Instructions to follow: Show every line of the data below that includes the word "Female".

━━━━━━━━━━━━━━━━

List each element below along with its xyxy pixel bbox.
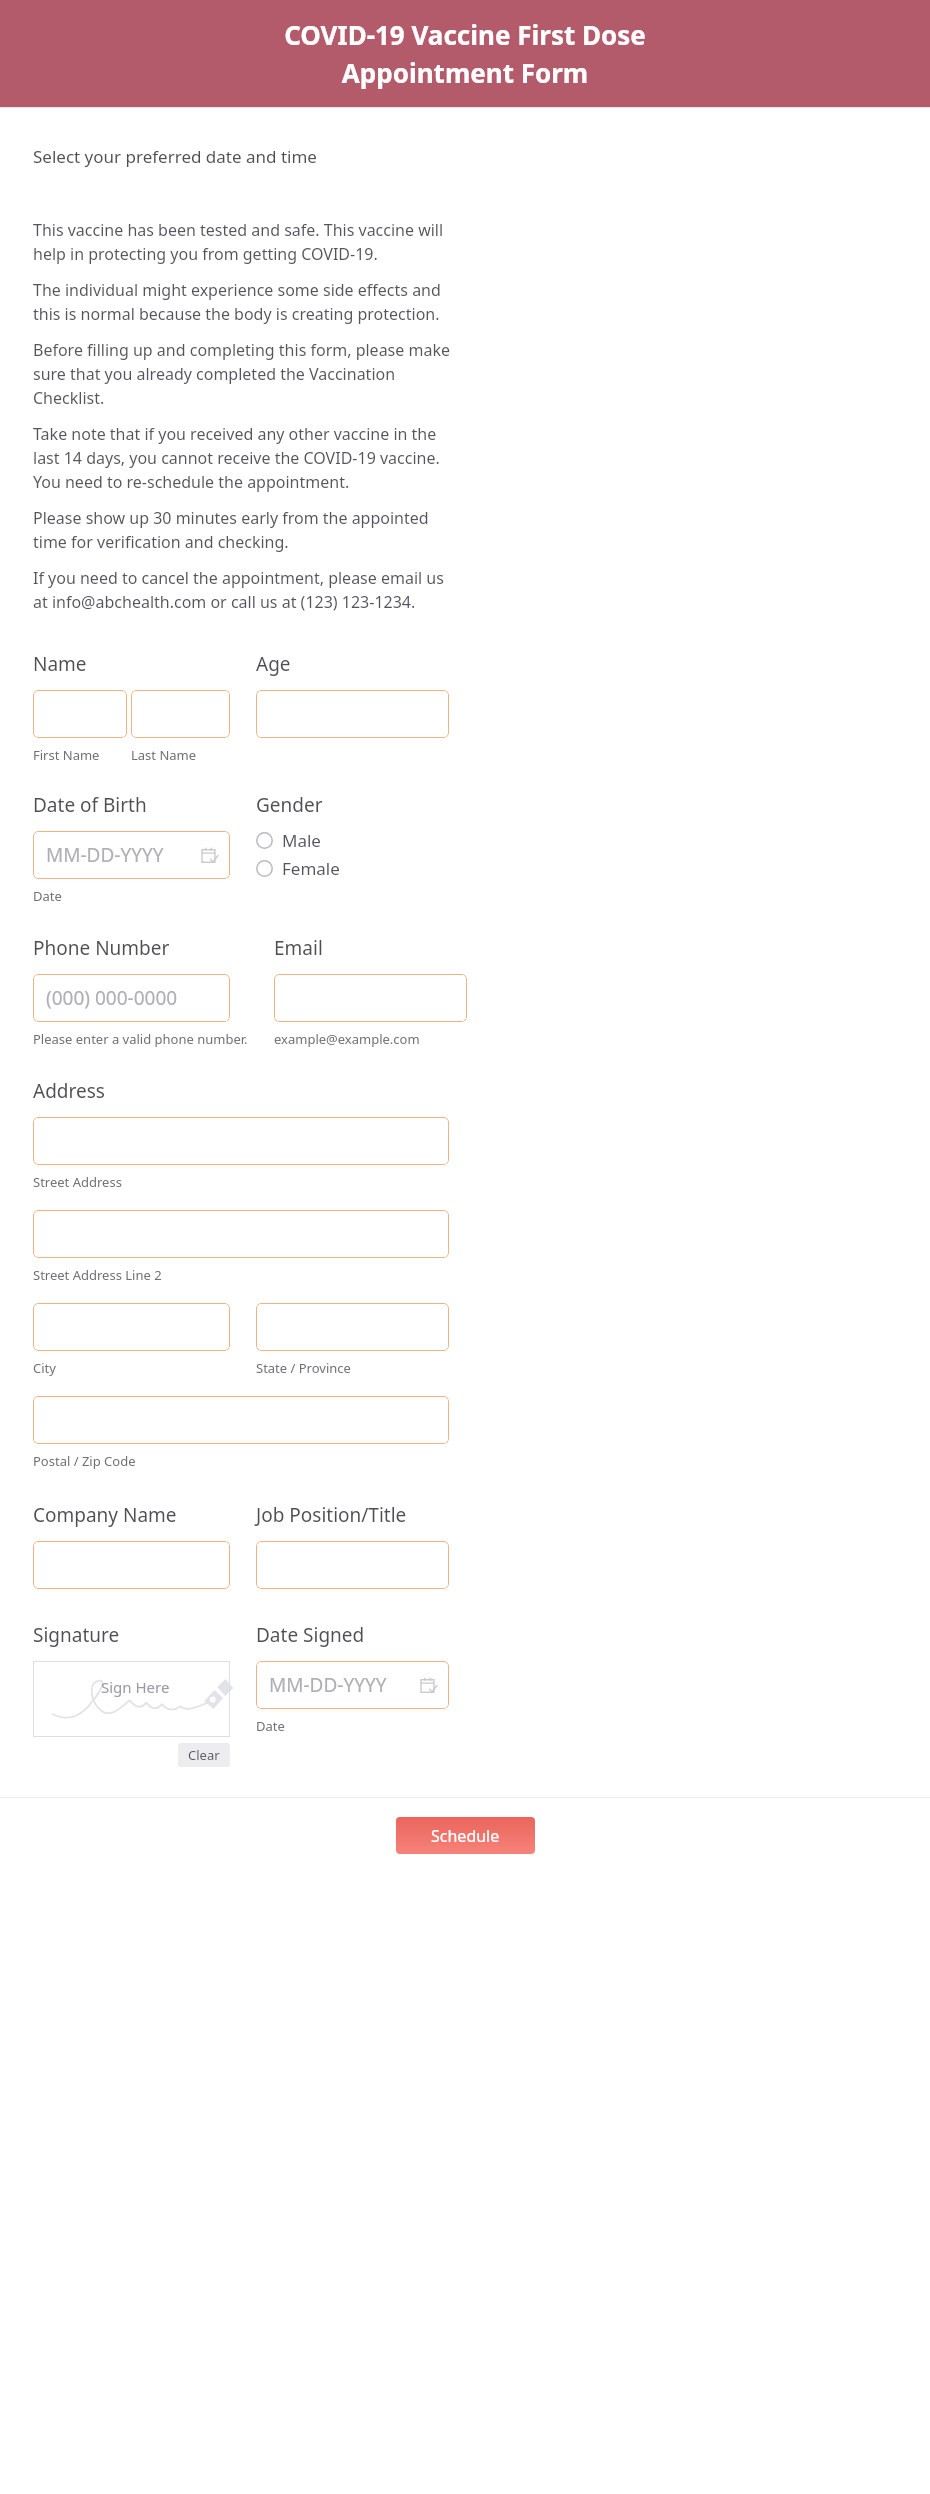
staticText: If you need to cancel the appointment, p… <box>33 567 457 613</box>
staticText: COVID-19 Vaccine First Dose Appointment … <box>284 17 646 90</box>
button[interactable]: MM-DD-YYYY <box>33 831 230 879</box>
staticText: Schedule <box>431 1825 500 1847</box>
staticText: Last Name <box>131 746 197 764</box>
staticText: Company Name <box>33 1502 177 1528</box>
button[interactable] <box>274 974 467 1022</box>
staticText: Clear <box>188 1746 220 1764</box>
button[interactable] <box>33 690 127 738</box>
staticText: Date Signed <box>256 1622 365 1648</box>
button[interactable] <box>33 1396 449 1444</box>
button[interactable] <box>256 690 449 738</box>
button[interactable]: Select your preferred date and time <box>33 145 317 168</box>
button[interactable] <box>256 1541 449 1589</box>
staticText: Street Address Line 2 <box>33 1266 162 1284</box>
staticText: (000) 000-0000 <box>46 985 178 1011</box>
staticText: Age <box>256 651 291 677</box>
button[interactable]: Signature pad, sign here <box>33 1661 230 1737</box>
staticText: Male <box>282 829 321 852</box>
staticText: Street Address <box>33 1173 122 1191</box>
button[interactable]: Male <box>256 828 321 852</box>
staticText: Gender <box>256 792 323 818</box>
staticText: MM-DD-YYYY <box>46 842 164 868</box>
button[interactable]: Female <box>256 856 340 880</box>
staticText: City <box>33 1359 56 1377</box>
staticText: Sign Here <box>101 1677 170 1697</box>
button[interactable]: Clear <box>178 1743 230 1767</box>
staticText: Female <box>282 857 340 880</box>
staticText: Job Position/Title <box>256 1502 407 1528</box>
staticText: Date of Birth <box>33 792 147 818</box>
staticText: State / Province <box>256 1359 351 1377</box>
staticText: Please enter a valid phone number. <box>33 1030 248 1048</box>
staticText: example@example.com <box>274 1030 420 1048</box>
staticText: Please show up 30 minutes early from the… <box>33 507 457 553</box>
staticText: Address <box>33 1078 105 1104</box>
staticText: Name <box>33 651 87 677</box>
staticText: Email <box>274 935 323 961</box>
staticText: Before filling up and completing this fo… <box>33 339 457 409</box>
button[interactable] <box>33 1541 230 1589</box>
button[interactable] <box>256 1303 449 1351</box>
staticText: Postal / Zip Code <box>33 1452 136 1470</box>
staticText: Date <box>256 1717 285 1735</box>
staticText: Signature <box>33 1622 120 1648</box>
staticText: Take note that if you received any other… <box>33 423 457 493</box>
button[interactable]: (000) 000-0000 <box>33 974 230 1022</box>
button[interactable] <box>33 1210 449 1258</box>
button[interactable] <box>33 1303 230 1351</box>
button[interactable] <box>131 690 230 738</box>
staticText: The individual might experience some sid… <box>33 279 457 325</box>
staticText: MM-DD-YYYY <box>269 1672 387 1698</box>
button[interactable]: Schedule <box>396 1817 535 1854</box>
staticText: Phone Number <box>33 935 170 961</box>
staticText: This vaccine has been tested and safe. T… <box>33 219 457 265</box>
staticText: Date <box>33 887 62 905</box>
staticText: First Name <box>33 746 100 764</box>
button[interactable]: MM-DD-YYYY <box>256 1661 449 1709</box>
button[interactable] <box>33 1117 449 1165</box>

━━━━━━━━━━━━━━━━

Response to the task:
button[interactable]: Female <box>256 856 340 880</box>
staticText: Female <box>282 857 340 880</box>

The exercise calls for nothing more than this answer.